> [Try it]
All of the lines below are to be transcribed faithfully, with pictures excluded from the copy.

> [Extracted data]
--- START ---

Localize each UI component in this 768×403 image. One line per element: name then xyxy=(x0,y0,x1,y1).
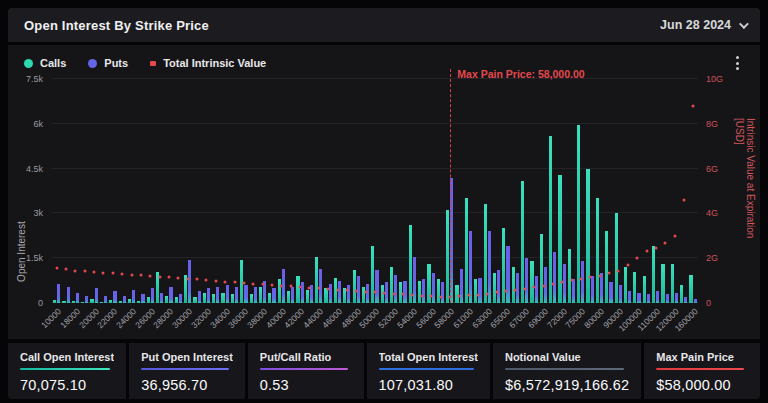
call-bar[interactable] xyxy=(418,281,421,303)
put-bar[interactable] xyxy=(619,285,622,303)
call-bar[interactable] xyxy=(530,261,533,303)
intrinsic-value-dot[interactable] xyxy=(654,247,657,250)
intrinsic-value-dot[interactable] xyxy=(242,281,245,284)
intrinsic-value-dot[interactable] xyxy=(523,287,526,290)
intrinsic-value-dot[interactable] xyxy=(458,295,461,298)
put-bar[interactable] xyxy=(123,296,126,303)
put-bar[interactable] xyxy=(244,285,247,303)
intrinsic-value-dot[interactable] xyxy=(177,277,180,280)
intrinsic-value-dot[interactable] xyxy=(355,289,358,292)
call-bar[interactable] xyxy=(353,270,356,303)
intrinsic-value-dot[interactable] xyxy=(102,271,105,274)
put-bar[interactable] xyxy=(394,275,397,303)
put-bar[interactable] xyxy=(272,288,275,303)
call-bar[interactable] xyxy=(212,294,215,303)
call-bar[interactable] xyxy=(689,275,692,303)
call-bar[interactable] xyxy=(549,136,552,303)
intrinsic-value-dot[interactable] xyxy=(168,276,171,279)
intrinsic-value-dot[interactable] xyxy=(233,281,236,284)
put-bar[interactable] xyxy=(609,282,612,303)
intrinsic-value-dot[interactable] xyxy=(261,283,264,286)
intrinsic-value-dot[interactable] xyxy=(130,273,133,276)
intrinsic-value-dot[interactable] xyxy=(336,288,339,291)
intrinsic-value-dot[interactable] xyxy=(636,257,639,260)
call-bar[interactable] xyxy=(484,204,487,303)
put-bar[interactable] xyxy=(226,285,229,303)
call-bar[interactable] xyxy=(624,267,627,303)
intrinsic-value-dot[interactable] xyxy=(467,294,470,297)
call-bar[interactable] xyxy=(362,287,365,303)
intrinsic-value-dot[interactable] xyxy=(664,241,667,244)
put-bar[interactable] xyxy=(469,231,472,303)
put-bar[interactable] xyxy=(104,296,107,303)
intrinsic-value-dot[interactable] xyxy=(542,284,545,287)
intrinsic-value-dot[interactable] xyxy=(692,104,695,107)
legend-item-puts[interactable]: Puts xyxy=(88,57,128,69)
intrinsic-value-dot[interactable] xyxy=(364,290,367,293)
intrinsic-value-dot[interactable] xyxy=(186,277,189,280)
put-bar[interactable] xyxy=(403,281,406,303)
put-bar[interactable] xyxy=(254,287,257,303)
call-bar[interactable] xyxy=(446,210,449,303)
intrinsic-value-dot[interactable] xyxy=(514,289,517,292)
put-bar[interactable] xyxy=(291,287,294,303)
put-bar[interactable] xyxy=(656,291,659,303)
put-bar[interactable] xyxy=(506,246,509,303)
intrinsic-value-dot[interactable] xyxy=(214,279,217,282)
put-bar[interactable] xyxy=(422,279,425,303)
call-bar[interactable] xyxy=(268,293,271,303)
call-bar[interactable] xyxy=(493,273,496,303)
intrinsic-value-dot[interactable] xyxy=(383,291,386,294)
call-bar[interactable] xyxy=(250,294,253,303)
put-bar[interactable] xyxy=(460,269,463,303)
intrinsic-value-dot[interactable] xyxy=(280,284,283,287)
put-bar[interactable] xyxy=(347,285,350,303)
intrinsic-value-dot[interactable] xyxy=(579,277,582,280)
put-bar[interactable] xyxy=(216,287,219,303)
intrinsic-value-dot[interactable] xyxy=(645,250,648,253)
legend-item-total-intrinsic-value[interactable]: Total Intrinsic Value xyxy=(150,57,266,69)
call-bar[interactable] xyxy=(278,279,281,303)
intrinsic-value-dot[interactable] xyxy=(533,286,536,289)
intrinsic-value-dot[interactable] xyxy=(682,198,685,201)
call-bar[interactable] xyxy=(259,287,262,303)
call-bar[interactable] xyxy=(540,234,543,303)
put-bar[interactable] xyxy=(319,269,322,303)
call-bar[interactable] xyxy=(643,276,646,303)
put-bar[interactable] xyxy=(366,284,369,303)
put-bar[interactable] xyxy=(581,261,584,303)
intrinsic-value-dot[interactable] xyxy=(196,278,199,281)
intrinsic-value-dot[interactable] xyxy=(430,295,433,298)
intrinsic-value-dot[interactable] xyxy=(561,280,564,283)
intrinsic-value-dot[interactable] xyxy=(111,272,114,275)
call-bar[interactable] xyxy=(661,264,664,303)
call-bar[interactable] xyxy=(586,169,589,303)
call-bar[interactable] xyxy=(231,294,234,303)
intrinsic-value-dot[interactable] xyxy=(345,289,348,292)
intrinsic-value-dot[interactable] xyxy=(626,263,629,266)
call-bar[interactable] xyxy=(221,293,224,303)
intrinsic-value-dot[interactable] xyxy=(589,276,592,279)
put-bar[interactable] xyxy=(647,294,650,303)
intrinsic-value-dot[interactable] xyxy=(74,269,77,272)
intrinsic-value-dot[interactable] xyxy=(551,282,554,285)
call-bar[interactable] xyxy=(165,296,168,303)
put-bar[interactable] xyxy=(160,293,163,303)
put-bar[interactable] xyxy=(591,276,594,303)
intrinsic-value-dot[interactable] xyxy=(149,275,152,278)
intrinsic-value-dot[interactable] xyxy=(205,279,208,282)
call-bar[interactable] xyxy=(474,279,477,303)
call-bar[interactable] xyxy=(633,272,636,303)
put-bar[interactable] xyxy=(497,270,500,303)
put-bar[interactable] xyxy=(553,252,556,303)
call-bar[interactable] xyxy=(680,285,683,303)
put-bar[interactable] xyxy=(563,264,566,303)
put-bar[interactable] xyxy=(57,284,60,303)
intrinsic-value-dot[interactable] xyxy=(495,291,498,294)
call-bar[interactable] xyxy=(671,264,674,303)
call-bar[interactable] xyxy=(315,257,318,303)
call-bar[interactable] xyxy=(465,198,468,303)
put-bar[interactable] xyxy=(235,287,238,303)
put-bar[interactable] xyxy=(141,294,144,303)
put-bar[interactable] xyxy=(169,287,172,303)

--- END ---

> [Output for this task]
Localize each UI component in this 768×403 image. One line per element: name then xyxy=(x0,y0,x1,y1).
call-bar[interactable] xyxy=(418,281,421,303)
put-bar[interactable] xyxy=(619,285,622,303)
call-bar[interactable] xyxy=(530,261,533,303)
intrinsic-value-dot[interactable] xyxy=(654,247,657,250)
intrinsic-value-dot[interactable] xyxy=(242,281,245,284)
intrinsic-value-dot[interactable] xyxy=(523,287,526,290)
intrinsic-value-dot[interactable] xyxy=(458,295,461,298)
put-bar[interactable] xyxy=(123,296,126,303)
put-bar[interactable] xyxy=(244,285,247,303)
intrinsic-value-dot[interactable] xyxy=(177,277,180,280)
intrinsic-value-dot[interactable] xyxy=(355,289,358,292)
call-bar[interactable] xyxy=(353,270,356,303)
intrinsic-value-dot[interactable] xyxy=(102,271,105,274)
put-bar[interactable] xyxy=(394,275,397,303)
put-bar[interactable] xyxy=(272,288,275,303)
call-bar[interactable] xyxy=(212,294,215,303)
call-bar[interactable] xyxy=(689,275,692,303)
call-bar[interactable] xyxy=(549,136,552,303)
intrinsic-value-dot[interactable] xyxy=(168,276,171,279)
intrinsic-value-dot[interactable] xyxy=(233,281,236,284)
put-bar[interactable] xyxy=(609,282,612,303)
intrinsic-value-dot[interactable] xyxy=(261,283,264,286)
intrinsic-value-dot[interactable] xyxy=(130,273,133,276)
intrinsic-value-dot[interactable] xyxy=(336,288,339,291)
intrinsic-value-dot[interactable] xyxy=(636,257,639,260)
call-bar[interactable] xyxy=(484,204,487,303)
put-bar[interactable] xyxy=(226,285,229,303)
call-bar[interactable] xyxy=(624,267,627,303)
intrinsic-value-dot[interactable] xyxy=(467,294,470,297)
call-bar[interactable] xyxy=(362,287,365,303)
intrinsic-value-dot[interactable] xyxy=(664,241,667,244)
put-bar[interactable] xyxy=(469,231,472,303)
put-bar[interactable] xyxy=(104,296,107,303)
intrinsic-value-dot[interactable] xyxy=(542,284,545,287)
intrinsic-value-dot[interactable] xyxy=(692,104,695,107)
legend-item-puts[interactable]: Puts xyxy=(88,57,128,69)
intrinsic-value-dot[interactable] xyxy=(364,290,367,293)
intrinsic-value-dot[interactable] xyxy=(186,277,189,280)
put-bar[interactable] xyxy=(403,281,406,303)
put-bar[interactable] xyxy=(254,287,257,303)
call-bar[interactable] xyxy=(446,210,449,303)
intrinsic-value-dot[interactable] xyxy=(514,289,517,292)
put-bar[interactable] xyxy=(291,287,294,303)
put-bar[interactable] xyxy=(656,291,659,303)
put-bar[interactable] xyxy=(506,246,509,303)
intrinsic-value-dot[interactable] xyxy=(214,279,217,282)
put-bar[interactable] xyxy=(422,279,425,303)
call-bar[interactable] xyxy=(268,293,271,303)
call-bar[interactable] xyxy=(493,273,496,303)
intrinsic-value-dot[interactable] xyxy=(383,291,386,294)
call-bar[interactable] xyxy=(250,294,253,303)
put-bar[interactable] xyxy=(460,269,463,303)
intrinsic-value-dot[interactable] xyxy=(280,284,283,287)
put-bar[interactable] xyxy=(347,285,350,303)
intrinsic-value-dot[interactable] xyxy=(579,277,582,280)
put-bar[interactable] xyxy=(216,287,219,303)
intrinsic-value-dot[interactable] xyxy=(645,250,648,253)
legend-item-total-intrinsic-value[interactable]: Total Intrinsic Value xyxy=(150,57,266,69)
call-bar[interactable] xyxy=(278,279,281,303)
intrinsic-value-dot[interactable] xyxy=(533,286,536,289)
intrinsic-value-dot[interactable] xyxy=(682,198,685,201)
call-bar[interactable] xyxy=(259,287,262,303)
call-bar[interactable] xyxy=(540,234,543,303)
put-bar[interactable] xyxy=(319,269,322,303)
call-bar[interactable] xyxy=(643,276,646,303)
put-bar[interactable] xyxy=(366,284,369,303)
put-bar[interactable] xyxy=(581,261,584,303)
intrinsic-value-dot[interactable] xyxy=(196,278,199,281)
intrinsic-value-dot[interactable] xyxy=(430,295,433,298)
intrinsic-value-dot[interactable] xyxy=(561,280,564,283)
intrinsic-value-dot[interactable] xyxy=(111,272,114,275)
call-bar[interactable] xyxy=(661,264,664,303)
call-bar[interactable] xyxy=(586,169,589,303)
call-bar[interactable] xyxy=(231,294,234,303)
intrinsic-value-dot[interactable] xyxy=(345,289,348,292)
intrinsic-value-dot[interactable] xyxy=(626,263,629,266)
call-bar[interactable] xyxy=(221,293,224,303)
intrinsic-value-dot[interactable] xyxy=(589,276,592,279)
put-bar[interactable] xyxy=(647,294,650,303)
intrinsic-value-dot[interactable] xyxy=(74,269,77,272)
intrinsic-value-dot[interactable] xyxy=(551,282,554,285)
call-bar[interactable] xyxy=(165,296,168,303)
put-bar[interactable] xyxy=(160,293,163,303)
put-bar[interactable] xyxy=(591,276,594,303)
intrinsic-value-dot[interactable] xyxy=(149,275,152,278)
intrinsic-value-dot[interactable] xyxy=(205,279,208,282)
call-bar[interactable] xyxy=(474,279,477,303)
call-bar[interactable] xyxy=(633,272,636,303)
put-bar[interactable] xyxy=(497,270,500,303)
put-bar[interactable] xyxy=(553,252,556,303)
call-bar[interactable] xyxy=(680,285,683,303)
put-bar[interactable] xyxy=(563,264,566,303)
put-bar[interactable] xyxy=(57,284,60,303)
intrinsic-value-dot[interactable] xyxy=(495,291,498,294)
call-bar[interactable] xyxy=(671,264,674,303)
call-bar[interactable] xyxy=(315,257,318,303)
call-bar[interactable] xyxy=(465,198,468,303)
put-bar[interactable] xyxy=(235,287,238,303)
put-bar[interactable] xyxy=(141,294,144,303)
put-bar[interactable] xyxy=(169,287,172,303)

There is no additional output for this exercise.